Being a parent can be both the most rewarding and challenging experience of a person’s life. Michigan parents who divorce often leave court with one parent being granted child custody and the other, visitation. Being a custodial parent includes many responsibilities, and such parents should build a strong support network from the start.

A custodial parent must agree to allow his or her co-parent parenting time in accordance with an existing court order. It is important that both parents fully adhere to the terms of the order. This means that a custodial parent cannot deny the co-parent a visit, if the co-parent is showing up or asking to meet at the designated time, date and location. If a custodial parent believes visits are placing a child or children at risk, he or she may bring the matter to the court’s attention, but the parent is still legally obligated to adhere to the existing court order unless and until the court modifies it.

If child support is being paid, the custodial parent will want to keep thorough records regarding such payments.
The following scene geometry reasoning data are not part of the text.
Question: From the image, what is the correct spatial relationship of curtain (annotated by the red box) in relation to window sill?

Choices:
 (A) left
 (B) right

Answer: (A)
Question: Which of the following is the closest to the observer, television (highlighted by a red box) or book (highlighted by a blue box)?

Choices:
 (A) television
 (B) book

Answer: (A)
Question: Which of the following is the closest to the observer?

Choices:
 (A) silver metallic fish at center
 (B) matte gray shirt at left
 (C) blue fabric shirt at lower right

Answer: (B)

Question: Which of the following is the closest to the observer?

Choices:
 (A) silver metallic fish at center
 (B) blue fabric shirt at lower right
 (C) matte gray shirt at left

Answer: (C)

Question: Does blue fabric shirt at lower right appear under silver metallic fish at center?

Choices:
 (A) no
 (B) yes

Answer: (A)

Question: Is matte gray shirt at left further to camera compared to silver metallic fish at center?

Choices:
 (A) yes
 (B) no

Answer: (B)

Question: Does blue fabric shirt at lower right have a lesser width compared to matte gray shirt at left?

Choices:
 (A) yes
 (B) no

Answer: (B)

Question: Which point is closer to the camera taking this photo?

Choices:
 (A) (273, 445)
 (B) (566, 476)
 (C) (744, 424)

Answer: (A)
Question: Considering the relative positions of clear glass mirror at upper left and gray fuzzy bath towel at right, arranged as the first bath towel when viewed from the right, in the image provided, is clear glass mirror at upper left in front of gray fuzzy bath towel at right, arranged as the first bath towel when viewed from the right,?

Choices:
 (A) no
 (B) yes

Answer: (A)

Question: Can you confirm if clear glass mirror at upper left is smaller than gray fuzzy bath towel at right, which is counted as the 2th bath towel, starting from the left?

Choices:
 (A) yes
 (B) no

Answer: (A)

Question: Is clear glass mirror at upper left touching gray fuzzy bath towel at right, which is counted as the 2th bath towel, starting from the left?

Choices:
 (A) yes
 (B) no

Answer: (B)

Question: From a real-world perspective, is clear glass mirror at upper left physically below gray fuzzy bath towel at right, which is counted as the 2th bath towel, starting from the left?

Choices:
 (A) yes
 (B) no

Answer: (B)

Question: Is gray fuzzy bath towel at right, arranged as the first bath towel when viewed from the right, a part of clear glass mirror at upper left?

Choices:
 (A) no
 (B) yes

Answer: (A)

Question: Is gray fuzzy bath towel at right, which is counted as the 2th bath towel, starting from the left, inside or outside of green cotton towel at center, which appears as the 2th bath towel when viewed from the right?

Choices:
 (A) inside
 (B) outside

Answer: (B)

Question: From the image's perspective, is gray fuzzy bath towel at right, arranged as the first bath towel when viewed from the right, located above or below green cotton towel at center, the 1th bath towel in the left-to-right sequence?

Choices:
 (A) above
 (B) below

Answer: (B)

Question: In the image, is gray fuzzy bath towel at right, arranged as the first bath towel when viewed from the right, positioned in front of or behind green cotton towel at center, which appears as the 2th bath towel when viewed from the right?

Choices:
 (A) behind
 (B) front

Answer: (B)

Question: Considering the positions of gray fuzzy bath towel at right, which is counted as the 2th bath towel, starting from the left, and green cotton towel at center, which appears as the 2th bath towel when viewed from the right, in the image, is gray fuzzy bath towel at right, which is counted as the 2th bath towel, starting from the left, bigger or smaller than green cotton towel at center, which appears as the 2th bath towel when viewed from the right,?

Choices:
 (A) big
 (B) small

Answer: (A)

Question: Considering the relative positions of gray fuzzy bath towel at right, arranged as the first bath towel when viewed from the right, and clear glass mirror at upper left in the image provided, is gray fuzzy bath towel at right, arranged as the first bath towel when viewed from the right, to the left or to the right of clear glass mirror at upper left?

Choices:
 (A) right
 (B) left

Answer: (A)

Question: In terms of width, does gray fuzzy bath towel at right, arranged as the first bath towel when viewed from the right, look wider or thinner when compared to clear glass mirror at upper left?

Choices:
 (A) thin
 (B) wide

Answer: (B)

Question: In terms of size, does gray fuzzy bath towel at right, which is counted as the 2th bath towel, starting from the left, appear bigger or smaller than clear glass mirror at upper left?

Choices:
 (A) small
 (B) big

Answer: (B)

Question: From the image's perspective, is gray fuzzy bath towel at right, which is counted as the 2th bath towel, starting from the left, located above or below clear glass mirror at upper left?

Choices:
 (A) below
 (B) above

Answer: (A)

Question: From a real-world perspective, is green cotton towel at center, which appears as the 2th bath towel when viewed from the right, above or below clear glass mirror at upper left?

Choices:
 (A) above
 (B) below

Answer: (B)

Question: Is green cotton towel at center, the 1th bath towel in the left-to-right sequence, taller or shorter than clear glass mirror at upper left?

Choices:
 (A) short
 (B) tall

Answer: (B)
If a noncustodial parent is not keeping up with payments, the custodial parent will want to be able to show evidence to the court. Not keeping written record of payments received can make it more difficult to resolve a problem concerning unpaid child support.
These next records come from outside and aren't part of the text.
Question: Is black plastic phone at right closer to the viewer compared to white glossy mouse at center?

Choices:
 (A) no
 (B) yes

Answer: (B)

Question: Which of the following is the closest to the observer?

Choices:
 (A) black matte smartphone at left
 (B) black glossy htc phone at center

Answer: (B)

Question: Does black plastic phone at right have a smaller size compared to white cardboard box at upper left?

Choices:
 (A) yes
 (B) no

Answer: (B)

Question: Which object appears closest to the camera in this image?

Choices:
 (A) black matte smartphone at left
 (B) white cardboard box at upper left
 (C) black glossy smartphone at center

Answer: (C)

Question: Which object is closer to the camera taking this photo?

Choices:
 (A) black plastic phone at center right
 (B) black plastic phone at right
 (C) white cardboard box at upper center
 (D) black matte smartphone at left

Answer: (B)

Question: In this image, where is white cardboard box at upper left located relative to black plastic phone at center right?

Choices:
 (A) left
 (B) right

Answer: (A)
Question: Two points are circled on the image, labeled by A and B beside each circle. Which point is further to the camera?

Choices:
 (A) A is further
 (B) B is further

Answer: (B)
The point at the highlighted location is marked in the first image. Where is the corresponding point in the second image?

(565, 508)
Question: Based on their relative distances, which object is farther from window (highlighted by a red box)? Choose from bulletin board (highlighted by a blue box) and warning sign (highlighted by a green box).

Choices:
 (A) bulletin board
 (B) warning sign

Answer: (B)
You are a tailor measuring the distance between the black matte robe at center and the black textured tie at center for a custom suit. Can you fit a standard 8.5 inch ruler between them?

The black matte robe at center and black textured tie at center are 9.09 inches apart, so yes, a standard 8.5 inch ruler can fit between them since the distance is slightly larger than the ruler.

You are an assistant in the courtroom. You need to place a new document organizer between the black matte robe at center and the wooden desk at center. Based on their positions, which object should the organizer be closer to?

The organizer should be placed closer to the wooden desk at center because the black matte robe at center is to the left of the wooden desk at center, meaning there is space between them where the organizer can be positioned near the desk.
A Michigan family court judge makes child custody decisions based on the merits of each unique case. If legal problems arise concerning issues such as leaving the state with a child, making medical or financial decisions without consulting a co-parent or other child-related matters, it is best to seek the court’s intervention if co-parents are struggling to find a solution on their own. An experienced family law attorney can help a concerned parent protect his or her rights and can also make sure children’s best interests are a central focus of all proceedings.